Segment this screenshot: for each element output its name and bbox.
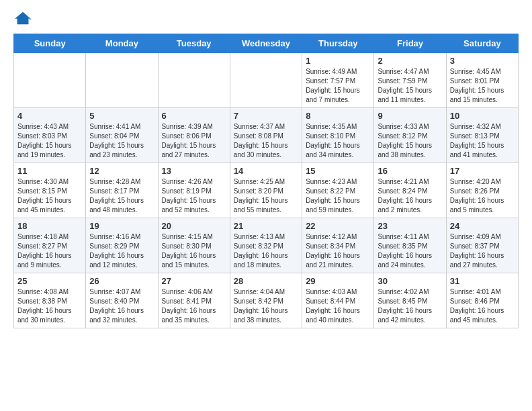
day-number: 24 [450,221,515,231]
day-info: Sunrise: 4:37 AM Sunset: 8:08 PM Dayligh… [234,122,298,160]
day-info: Sunrise: 4:08 AM Sunset: 8:38 PM Dayligh… [17,287,82,325]
calendar-day-15: 15Sunrise: 4:23 AM Sunset: 8:22 PM Dayli… [302,163,374,218]
calendar-day-27: 27Sunrise: 4:06 AM Sunset: 8:41 PM Dayli… [158,273,230,328]
calendar-day-29: 29Sunrise: 4:03 AM Sunset: 8:44 PM Dayli… [302,273,374,328]
day-number: 14 [234,166,298,176]
day-number: 29 [306,276,370,286]
calendar-empty-cell [86,53,158,108]
calendar-week-row: 1Sunrise: 4:49 AM Sunset: 7:57 PM Daylig… [14,53,519,108]
day-info: Sunrise: 4:20 AM Sunset: 8:26 PM Dayligh… [450,177,515,215]
day-number: 1 [306,56,370,66]
calendar-day-28: 28Sunrise: 4:04 AM Sunset: 8:42 PM Dayli… [230,273,302,328]
calendar-day-2: 2Sunrise: 4:47 AM Sunset: 7:59 PM Daylig… [374,53,446,108]
calendar-empty-cell [14,53,86,108]
calendar-day-4: 4Sunrise: 4:43 AM Sunset: 8:03 PM Daylig… [14,108,86,163]
calendar-day-6: 6Sunrise: 4:39 AM Sunset: 8:06 PM Daylig… [158,108,230,163]
calendar-week-row: 4Sunrise: 4:43 AM Sunset: 8:03 PM Daylig… [14,108,519,163]
day-info: Sunrise: 4:02 AM Sunset: 8:45 PM Dayligh… [378,287,442,325]
calendar-table: SundayMondayTuesdayWednesdayThursdayFrid… [13,34,519,328]
calendar-day-12: 12Sunrise: 4:28 AM Sunset: 8:17 PM Dayli… [86,163,158,218]
day-info: Sunrise: 4:07 AM Sunset: 8:40 PM Dayligh… [89,287,154,325]
day-number: 31 [450,276,515,286]
calendar-week-row: 11Sunrise: 4:30 AM Sunset: 8:15 PM Dayli… [14,163,519,218]
weekday-header-thursday: Thursday [302,34,374,53]
calendar-day-23: 23Sunrise: 4:11 AM Sunset: 8:35 PM Dayli… [374,218,446,273]
day-info: Sunrise: 4:16 AM Sunset: 8:29 PM Dayligh… [89,232,154,270]
calendar-day-25: 25Sunrise: 4:08 AM Sunset: 8:38 PM Dayli… [14,273,86,328]
day-info: Sunrise: 4:23 AM Sunset: 8:22 PM Dayligh… [306,177,370,215]
day-info: Sunrise: 4:47 AM Sunset: 7:59 PM Dayligh… [378,67,442,105]
day-info: Sunrise: 4:11 AM Sunset: 8:35 PM Dayligh… [378,232,442,270]
weekday-header-friday: Friday [374,34,446,53]
calendar-empty-cell [158,53,230,108]
day-info: Sunrise: 4:04 AM Sunset: 8:42 PM Dayligh… [234,287,298,325]
calendar-day-18: 18Sunrise: 4:18 AM Sunset: 8:27 PM Dayli… [14,218,86,273]
day-number: 3 [450,56,515,66]
day-info: Sunrise: 4:18 AM Sunset: 8:27 PM Dayligh… [17,232,82,270]
day-info: Sunrise: 4:26 AM Sunset: 8:19 PM Dayligh… [162,177,226,215]
calendar-day-22: 22Sunrise: 4:12 AM Sunset: 8:34 PM Dayli… [302,218,374,273]
day-number: 16 [378,166,442,176]
weekday-header-wednesday: Wednesday [230,34,302,53]
day-info: Sunrise: 4:49 AM Sunset: 7:57 PM Dayligh… [306,67,370,105]
day-info: Sunrise: 4:03 AM Sunset: 8:44 PM Dayligh… [306,287,370,325]
calendar-day-24: 24Sunrise: 4:09 AM Sunset: 8:37 PM Dayli… [446,218,518,273]
calendar-day-17: 17Sunrise: 4:20 AM Sunset: 8:26 PM Dayli… [446,163,518,218]
day-number: 27 [162,276,226,286]
calendar-day-14: 14Sunrise: 4:25 AM Sunset: 8:20 PM Dayli… [230,163,302,218]
weekday-header-sunday: Sunday [14,34,86,53]
logo [13,11,36,26]
day-number: 20 [162,221,226,231]
day-number: 25 [17,276,82,286]
day-info: Sunrise: 4:45 AM Sunset: 8:01 PM Dayligh… [450,67,515,105]
day-number: 8 [306,111,370,121]
weekday-header-saturday: Saturday [446,34,518,53]
day-info: Sunrise: 4:32 AM Sunset: 8:13 PM Dayligh… [450,122,515,160]
calendar-day-30: 30Sunrise: 4:02 AM Sunset: 8:45 PM Dayli… [374,273,446,328]
calendar-day-8: 8Sunrise: 4:35 AM Sunset: 8:10 PM Daylig… [302,108,374,163]
day-info: Sunrise: 4:21 AM Sunset: 8:24 PM Dayligh… [378,177,442,215]
day-number: 17 [450,166,515,176]
calendar-day-1: 1Sunrise: 4:49 AM Sunset: 7:57 PM Daylig… [302,53,374,108]
logo-icon [13,11,32,26]
calendar-day-20: 20Sunrise: 4:15 AM Sunset: 8:30 PM Dayli… [158,218,230,273]
day-info: Sunrise: 4:39 AM Sunset: 8:06 PM Dayligh… [162,122,226,160]
day-number: 4 [17,111,82,121]
day-number: 11 [17,166,82,176]
calendar-day-19: 19Sunrise: 4:16 AM Sunset: 8:29 PM Dayli… [86,218,158,273]
calendar-day-3: 3Sunrise: 4:45 AM Sunset: 8:01 PM Daylig… [446,53,518,108]
calendar-day-26: 26Sunrise: 4:07 AM Sunset: 8:40 PM Dayli… [86,273,158,328]
day-info: Sunrise: 4:15 AM Sunset: 8:30 PM Dayligh… [162,232,226,270]
day-info: Sunrise: 4:30 AM Sunset: 8:15 PM Dayligh… [17,177,82,215]
day-number: 15 [306,166,370,176]
calendar-day-16: 16Sunrise: 4:21 AM Sunset: 8:24 PM Dayli… [374,163,446,218]
page-header [13,11,519,26]
day-number: 18 [17,221,82,231]
calendar-day-21: 21Sunrise: 4:13 AM Sunset: 8:32 PM Dayli… [230,218,302,273]
calendar-week-row: 25Sunrise: 4:08 AM Sunset: 8:38 PM Dayli… [14,273,519,328]
day-info: Sunrise: 4:09 AM Sunset: 8:37 PM Dayligh… [450,232,515,270]
day-number: 10 [450,111,515,121]
day-info: Sunrise: 4:06 AM Sunset: 8:41 PM Dayligh… [162,287,226,325]
day-number: 13 [162,166,226,176]
day-number: 5 [89,111,154,121]
day-info: Sunrise: 4:01 AM Sunset: 8:46 PM Dayligh… [450,287,515,325]
day-info: Sunrise: 4:28 AM Sunset: 8:17 PM Dayligh… [89,177,154,215]
day-info: Sunrise: 4:41 AM Sunset: 8:04 PM Dayligh… [89,122,154,160]
day-info: Sunrise: 4:25 AM Sunset: 8:20 PM Dayligh… [234,177,298,215]
weekday-header-tuesday: Tuesday [158,34,230,53]
day-number: 7 [234,111,298,121]
calendar-day-11: 11Sunrise: 4:30 AM Sunset: 8:15 PM Dayli… [14,163,86,218]
day-info: Sunrise: 4:43 AM Sunset: 8:03 PM Dayligh… [17,122,82,160]
calendar-day-9: 9Sunrise: 4:33 AM Sunset: 8:12 PM Daylig… [374,108,446,163]
day-number: 26 [89,276,154,286]
day-number: 21 [234,221,298,231]
calendar-day-10: 10Sunrise: 4:32 AM Sunset: 8:13 PM Dayli… [446,108,518,163]
day-number: 22 [306,221,370,231]
day-number: 12 [89,166,154,176]
calendar-day-31: 31Sunrise: 4:01 AM Sunset: 8:46 PM Dayli… [446,273,518,328]
day-number: 23 [378,221,442,231]
day-info: Sunrise: 4:33 AM Sunset: 8:12 PM Dayligh… [378,122,442,160]
day-info: Sunrise: 4:35 AM Sunset: 8:10 PM Dayligh… [306,122,370,160]
weekday-header-monday: Monday [86,34,158,53]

TASK REQUIREMENTS:
Copy out each line of the listing that holds the string "cell".

TASK RESPONSE:
calendar-empty-cell [86,53,158,108]
calendar-empty-cell [14,53,86,108]
calendar-empty-cell [158,53,230,108]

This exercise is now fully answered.